Menurut Ali, selain persoalan waktu karena masa jabatan akan berakhir, tidak ada isu menarik untuk dibahas. Ali berpandangan yang paling menarik di antara sekian masalah atau topik untuk dibahas dalam amendemen UUD NRI 1945 adalah Garis Besar Haluan Negara (GBHN) dan penguatan kewenangan MPR.
"Menurut saya, amendemen terbatas ini adalah terbatas pada posisi perlu atau tidak GBHN, dan perlu atau tidak MPR menjadi lembaga tertinggi negara," katanya dalam diskusi Empat Pilar MPR bertajuk "Rekomendasi Amendemen (Konstitusi) Terbatas untuk Haluan Negara?" di gedung parlemen, Jakarta, Senin (29/7).

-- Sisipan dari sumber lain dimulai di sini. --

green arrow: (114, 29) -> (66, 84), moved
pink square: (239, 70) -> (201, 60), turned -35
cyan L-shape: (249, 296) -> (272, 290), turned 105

BACA JUGA: Pimpinan MPR Selanjutnya Harus Amendemen UUD
Menurut dia, hampir seluruh proses dan strategi pembangunan di sektor apa pun tidak berjalan secara terstruktur, sistematis dan masif. Dia mencontohkan, ketika melakukan pembangunan infrastruktur sekarang ini, persoalan kemiskinan tidak banyak disentuh.

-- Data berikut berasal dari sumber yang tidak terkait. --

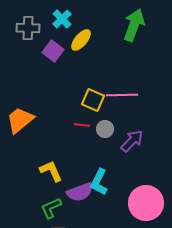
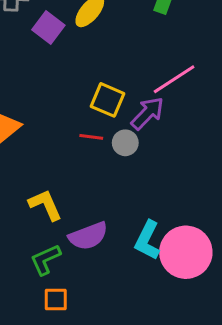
pink line: (122, 95) -> (174, 79), moved, turned -32
purple arrow: (132, 141) -> (147, 113), moved
cyan L-shape: (99, 182) -> (147, 240), moved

Ali menambahkan, angka kemiskinan sekarang ini 9,82 persen, atau angka komulatifnya 26 juta hingga 27 juta dari 270 juta penduduk. "Kemiskinan kita juga tidak beranjak turun, sementara pembangunan infrastruktur tidak banyak rakyat juga menikmati," ungkap ketua Komisi VIII DPR itu.
Menurut Ali, hal ini salah satu penyebabnya adalah karena tidak adanya GBHN. Hal itu memungkinkan pemerintah atau presiden terpilih menjalankan apa saja berdasarkan janji-janji yang telah ada, kemudian melahirkan kebijakan-kebijakan lewat para menterinya.
"Ada kebijakan presiden misalnya nawacita kemudian diterjemahkan oleh masing-masing menteri dan kemudian itu dijalankan," ujar ketua DPP PAN ini.